Should you upgrade to the newest addition in the iPhone lineup?


In Oct., the iPhone 12 went on sale (along with the iPhone 12 Pro, Pro Max, and Mini); ushering in a new era for the smartphone line. Apple is arguably the most renowned veteran in the smartphone industry, having just celebrated the iPhone’s 13th anniversary last June. Since its inception, the tech giant has released a staggering 29 iterations of the iPhone line – ranging from the Original that started it all to the 11 Pro max released September of last year.

The iPhone family tree is a long and confusing one, with many instances where Apple simply opted to release modified versions of the latest generation (which the tech giant usually indicates with labels such as ‘Pro’, ‘Max’, ‘S’, or ‘+’), instead of starting fresh with the next number in line.
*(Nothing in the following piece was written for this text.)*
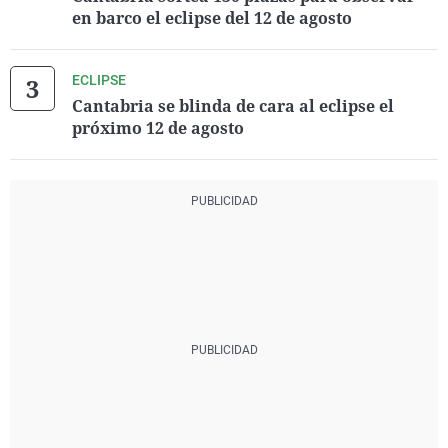
en barco el eclipse del 12 de agosto
ECLIPSE
Cantabria se blinda de cara al eclipse el
próximo 12 de agosto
Apple has even been known to occasionally skip numbers, like when they jumped straight from the iPhone 8 model to the iPhone 10; neglecting a 9th generation entirely. Adding on to this clutter of names, numbers, and remodels, Apple also releases phones with the tag ‘SE’, which are essentially just Apple’s latest iPhones stuffed into the body of an older, smaller model for the sake of affordability. This time around, though, the SE was scratched in favor of a more fittingly named “Mini” model. Considering how the iPhone 12 Mini serves the same purpose as past SE’s did, it feels like this is a strange decision that only further muddles the iPhone family.

Senior Ian Yu is upset with Apple’s questionable actions surrounding the iPhone line. 

“It’s really confusing,” Yu said. “I don’t even try to keep up with iPhone news anymore. It just feels like they’re constantly releasing new models, and none of them are super different enough to get me excited.” 

Yu has owned the same iPhone 8 since 2018. Before that, he had owned an iPhone 5s – released all the way back in 2013.

“I don’t buy new iPhones unless I really need to,” Ian continued. “I mean like if I broke or lost my old phone. Other than that, I wouldn’t really consider upgrading.”

Yu isn’t alone in his opinion. In a survey conducted in 2018 of over 500 Americans, a mere 22% reported that they were intent on upgrading their device to the newest iPhone releasing that fall. 

So why do people tend to feel so negatively towards Apple’s iPhone launches? While aforementioned market saturation is certainly a factor – in order to find an answer to this question, we have to dig a little deeper. 

As it turns out, Apple has been steadily removing features from the iPhone line since the iPhone 6s. Released in 2016, the 6s was the first iPhone to altogether remove a staple of the series: the headphone jack. More iconic features, like the home button, would soon follow with the iPhone X. This trend continues with the iPhone 12 with the announcement that a charger and earphones – accessories that came standard with every iPhone up to now – will no longer be included. 

Senior Maher Ismail has owned the same iPhone 5s since 2015 – and has no intention of upgrading. 

“I feel like iPhones are becoming more accessory based and less practical,” Ismail said. “I don’t like the exclusion of the home button, but I especially can’t stand their decision to get rid of the headphone jack. They lack the accessibility they once had.” 

“I had to spend 30 minutes teaching my mom how to use her new iPhone after she upgraded to the 11, and she still doesn’t get the hang of it,” he added.

In many ways, the iPhone has been devolving in recent years. In a video comparing the processing power of every iPhone, it was revealed that some of the newer phones actually perform worse than their older counterparts; that is, they tend to have even slower loading times than models released three years earlier. As the iPhone 12 is set to be internally similar to the iPhone11, it’s likely this will remain consistent. 

On top of everything, people are hesitant of the company’s decision to almost completely eliminate third party repairs. Samsung, one of Apple’s biggest competitors, often cites repair-ability as one of their greatest strengths; one of the more extreme examples being removable batteries. Whereas Apple has made it near impossible for iPhone users to make any repairs without seeking professional help, Samsung has simplified the process so that you can install the battery yourself – meaning ordering a replacement battery would be the only cost. 

While Apple’s policies of restricting iPhone repairs is nothing new, it has hit a new level with the iPhone 12. Because of a proprietary tool that only Apple technicians have access to, something as simple as a camera repair will be near impossible for anyone other than Apple themselves. Considering how first party repairs can sometimes cost upwards of 534% more than third parties, this could become a serious issue – only adding to the $1,000 price tag.

In many ways, the iPhone 12 falls short of what could have been a monumental leap for the iPhone brand; and, as an extension, tech as a whole. As the smartphone line matured into its teenage years, Apple had the opportunity to silence its naysayers by releasing groundbreaking technology that would leave a lasting impact on the industry for years to come. Instead, we received a slight modification of the iPhone formula that will serve as an adequate placeholder for the iPhone 13.